What you have to do.
I need each line of the entries below that includes the string "Голосов".

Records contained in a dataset
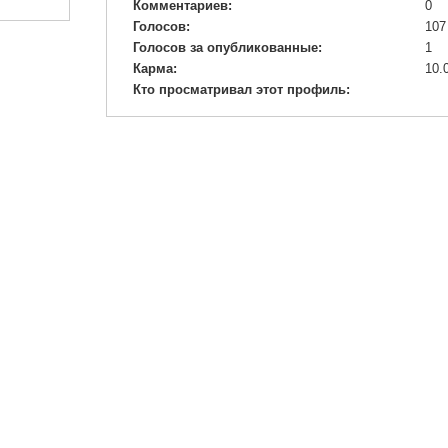
Комментариев:
0
Голосов:
107
Голосов за опубликованные:
1
Карма:
10.
Кто просматривал этот профиль:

Result of the task.
Голосов:
Голосов за опубликованные:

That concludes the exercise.